Wellness Tips from the Long Beach Health Department
May is Mental Health Awareness Month where communities across the nation highlight the importance and access to metal health supports. Mental health is a vital part of our overall health and well-being, and challenges with mental health are more common than we may think. For example, 1 in 5 adults and 1 in 6 youth ages 6 to 17 in the U.S. struggle with their mental health each year. And more than half of people who struggle with their mental health do not receive professional treatment of support, and tragically one person dies by suicide very 11 minutes in our Country.
The City of Long Beach Department of Health and Human Services has launched the Mental Health Matters Awareness campaign, which seeks to normalize and destigmatize mental health and improve access and connection to mental health supports in Long Beach. Part of this campaign is to identify members of the community as Mental Health Champions. Mental Health Champions make Long Beach a community where mental health matters. They do this by making spaces of non-judgment and help normalize mental health and breaking down the stigma against it.
Within ourselves, it can be making time to think about what’s been going on in our life and how we’re feeling. With others, it can look like reaching out to people we care about and offering to help in the ways we can. With different businesses, organizations, and institutions for learning, it can look like having programs and policies in place to help promote the wellbeing of staff, students, and community members.
“May is Mental Health Awareness Month.
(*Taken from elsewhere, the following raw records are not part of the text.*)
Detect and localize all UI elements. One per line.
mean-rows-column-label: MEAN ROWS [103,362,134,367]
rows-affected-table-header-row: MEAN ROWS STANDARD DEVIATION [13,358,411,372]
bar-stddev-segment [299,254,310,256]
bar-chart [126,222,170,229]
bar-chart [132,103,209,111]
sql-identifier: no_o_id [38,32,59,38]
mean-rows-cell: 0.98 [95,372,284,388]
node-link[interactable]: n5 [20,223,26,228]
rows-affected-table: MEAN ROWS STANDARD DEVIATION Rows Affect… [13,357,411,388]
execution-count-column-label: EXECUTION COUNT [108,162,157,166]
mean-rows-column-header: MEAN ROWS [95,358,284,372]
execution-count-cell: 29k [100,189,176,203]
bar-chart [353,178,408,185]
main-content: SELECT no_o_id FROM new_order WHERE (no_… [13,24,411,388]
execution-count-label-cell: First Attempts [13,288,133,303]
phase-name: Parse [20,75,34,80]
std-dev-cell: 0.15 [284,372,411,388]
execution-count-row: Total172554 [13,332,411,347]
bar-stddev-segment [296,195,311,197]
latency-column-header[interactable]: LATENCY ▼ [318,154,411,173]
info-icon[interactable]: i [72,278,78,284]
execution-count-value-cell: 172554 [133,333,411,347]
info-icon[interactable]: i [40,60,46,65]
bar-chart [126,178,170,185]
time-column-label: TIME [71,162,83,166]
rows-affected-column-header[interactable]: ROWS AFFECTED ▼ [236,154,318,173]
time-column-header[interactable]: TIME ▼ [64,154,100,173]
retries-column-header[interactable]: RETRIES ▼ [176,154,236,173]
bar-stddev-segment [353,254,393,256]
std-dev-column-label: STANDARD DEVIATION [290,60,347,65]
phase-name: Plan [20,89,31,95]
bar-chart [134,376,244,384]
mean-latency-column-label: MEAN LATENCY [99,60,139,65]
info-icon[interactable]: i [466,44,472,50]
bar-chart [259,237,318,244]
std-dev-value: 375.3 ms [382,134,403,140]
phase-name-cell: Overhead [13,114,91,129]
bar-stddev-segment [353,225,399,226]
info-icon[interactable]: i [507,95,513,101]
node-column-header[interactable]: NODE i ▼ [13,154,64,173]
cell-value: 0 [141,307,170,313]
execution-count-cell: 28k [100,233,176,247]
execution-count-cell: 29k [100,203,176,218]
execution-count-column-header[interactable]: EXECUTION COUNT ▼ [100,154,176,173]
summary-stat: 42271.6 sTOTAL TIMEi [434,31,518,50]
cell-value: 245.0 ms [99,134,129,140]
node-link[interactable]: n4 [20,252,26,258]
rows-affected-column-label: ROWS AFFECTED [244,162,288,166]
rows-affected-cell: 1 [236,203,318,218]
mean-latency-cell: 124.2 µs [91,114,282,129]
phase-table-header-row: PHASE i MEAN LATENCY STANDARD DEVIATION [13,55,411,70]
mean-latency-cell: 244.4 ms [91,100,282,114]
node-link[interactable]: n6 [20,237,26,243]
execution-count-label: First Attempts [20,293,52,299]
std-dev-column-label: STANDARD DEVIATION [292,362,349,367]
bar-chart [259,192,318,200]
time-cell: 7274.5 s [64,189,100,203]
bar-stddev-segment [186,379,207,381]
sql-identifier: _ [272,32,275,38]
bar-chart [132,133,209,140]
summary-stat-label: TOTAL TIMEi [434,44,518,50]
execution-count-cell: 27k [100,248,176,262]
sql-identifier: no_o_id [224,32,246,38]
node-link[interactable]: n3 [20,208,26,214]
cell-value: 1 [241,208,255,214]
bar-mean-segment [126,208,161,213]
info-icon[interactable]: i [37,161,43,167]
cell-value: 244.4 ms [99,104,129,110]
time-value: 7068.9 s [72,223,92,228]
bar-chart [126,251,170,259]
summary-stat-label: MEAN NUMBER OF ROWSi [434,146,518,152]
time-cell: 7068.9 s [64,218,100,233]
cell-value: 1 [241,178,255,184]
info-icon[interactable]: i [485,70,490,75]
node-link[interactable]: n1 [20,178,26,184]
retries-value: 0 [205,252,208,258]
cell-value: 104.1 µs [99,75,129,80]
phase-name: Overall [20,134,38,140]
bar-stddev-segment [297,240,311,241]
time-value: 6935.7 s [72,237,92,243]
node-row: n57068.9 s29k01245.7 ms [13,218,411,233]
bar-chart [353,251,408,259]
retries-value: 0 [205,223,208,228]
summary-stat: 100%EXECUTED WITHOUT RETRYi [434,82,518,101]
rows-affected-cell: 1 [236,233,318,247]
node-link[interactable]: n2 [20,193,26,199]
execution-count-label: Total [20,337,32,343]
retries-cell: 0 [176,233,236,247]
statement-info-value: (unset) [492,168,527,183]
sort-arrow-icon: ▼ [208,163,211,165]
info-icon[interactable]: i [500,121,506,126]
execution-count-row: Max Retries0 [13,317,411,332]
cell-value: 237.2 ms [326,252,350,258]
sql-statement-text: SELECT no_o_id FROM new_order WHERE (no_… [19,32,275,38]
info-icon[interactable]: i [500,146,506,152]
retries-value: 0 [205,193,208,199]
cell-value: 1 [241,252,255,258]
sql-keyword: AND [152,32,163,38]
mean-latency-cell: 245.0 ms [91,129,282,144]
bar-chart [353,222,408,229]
Mental health matters year-round, but Mental Health Awareness Month is a good reminder to intentionally bring our attention to how we’re feeling and observe and listen to ourselves and others around us who might be struggling,” Long Beach Health Department Director Kelly Colopy said. “That’s what it means to be a Mental Health Champion, to understand and share with others that it’s okay to not be okay, and there is help all around Long Beach.”
We are all Mental Health Champions in our own ways and we might not even realize it! Taking the pledge to be a Mental Health Champion helps us celebrate the work we’re already doing to normalize and destigmatize mental health. Additionally, those who take the pledge will receive a window-cling, sticker, and certificate of appreciation to proudly display to help community members identify spaces around Long Beach that are creating safe and responsive environments for mental health.
“Pledging to be a Mental Health Champion is a show of awareness and support for yourself and those around you,” Colopy said. “Anyone can be a Mental Health Champion, and the Long Beach Health Department wants to recognize and uplift that.”
The Long Beach Health Department is offering the following tips for Mental Health Champions to consider when supporting their own mental health and that of those around them:
- Check-in with yourself and ask others to check-in with you. Our moods, thoughts, behaviors and bodies tell us when our mental health needs attention. Checking in helps us identify how we can take care of ourselves and each other.
- Notice those around you, and practice active listening. Be aware of signs that someone may be struggling by noticing changes in overall demeanor and functioning. When listening, be an active listener—making sure you have the time and space to give your complete attention to whoever is talking and ask questions about what they are sharing.
- Be open-minded and practice non-judgement. When someone shares their experience with you, take them seriously and validate what they are saying by acknowledging their perspective—this does not mean that you agree with everything they are sharing or that you would have a similar response in this situation. To be supportive of someone, put your personal opinions aside.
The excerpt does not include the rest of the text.